Platemaking can be an interesting process for the adventurous with some research and experimentation. If you plan on processing your letterpress plates by hand, know that the most challenging part is having a good source for your film negative. The density of the black part of your negative must be high enough to block out any extra light through the film. Photographic film works best for this. Try the light test. Hold up your negative to the light, you should NOT see the the bulbs or any light shapes through the black part of your “film”. If you see the outline of light, that means some light will filter through during exposure. The more light seeping through, particularly at the edges of the clear parts of your negatives means you lose some of the crispness of your exposure. If you use transparencies for your negatives, you will likely see some light as the density is not as strong as photographic film. One solution for a more rich density of black is to lay two transparencies on top of each other. You will have to decide how much light is acceptable for your project. Your light source / UV box should also have steady light from different angles on the top of the plate for strong, well formed relief.
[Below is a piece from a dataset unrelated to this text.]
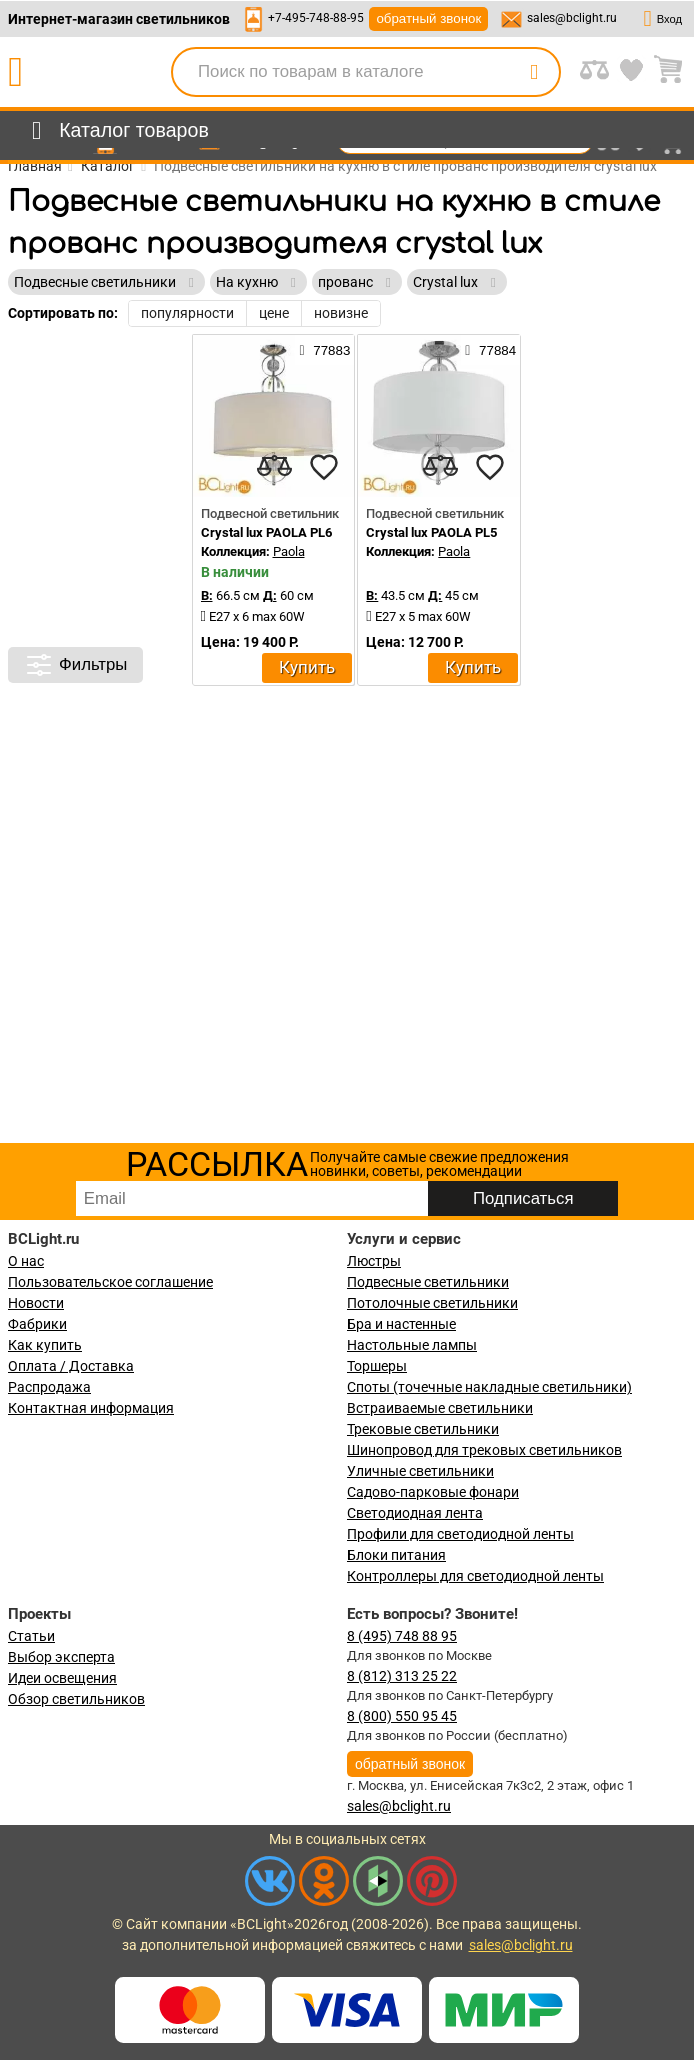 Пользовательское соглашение (110, 1282)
Another part of good plate processing is a good washout. When you do it by hand, you will need a very soft handheld brush but beware, because handheld brushes are small and washout times frequently are over 10 minutes per plate (and that’s you moving a small brush with constant motion for 10 minutes in room temperature water). With this much exposure to water, you will have to keep an eye on the plate. The substrate material that holds the polymer on the back of the plate can start to break down after long times in the water. This causes loss of detail because the plate can soften too much and may come apart in the water. Text is one of the hardest things to consistently process on homemade units, and we all love text, right? The learning curve for processing quality plates can take time. Lastly you will need a drying /heat source. Do some research to assemble all your tools for the greatest success.
An alternative to hand processing your plates is using a professional plate processor service like Boxcar Press. We’ll provide you with quality plates every time, and we guarantee our plates will cause you no hassles or loss of detail on the press.
Or you can consider purchasing a professional platemaking machine if budget and your time allows. These machines are expensive but they are also convenient, allowing you to have your plates ready immediately. Make sure to ponder if you have the time, staff and energy to be making your own plates, or if you’d rather focus on your printing instead.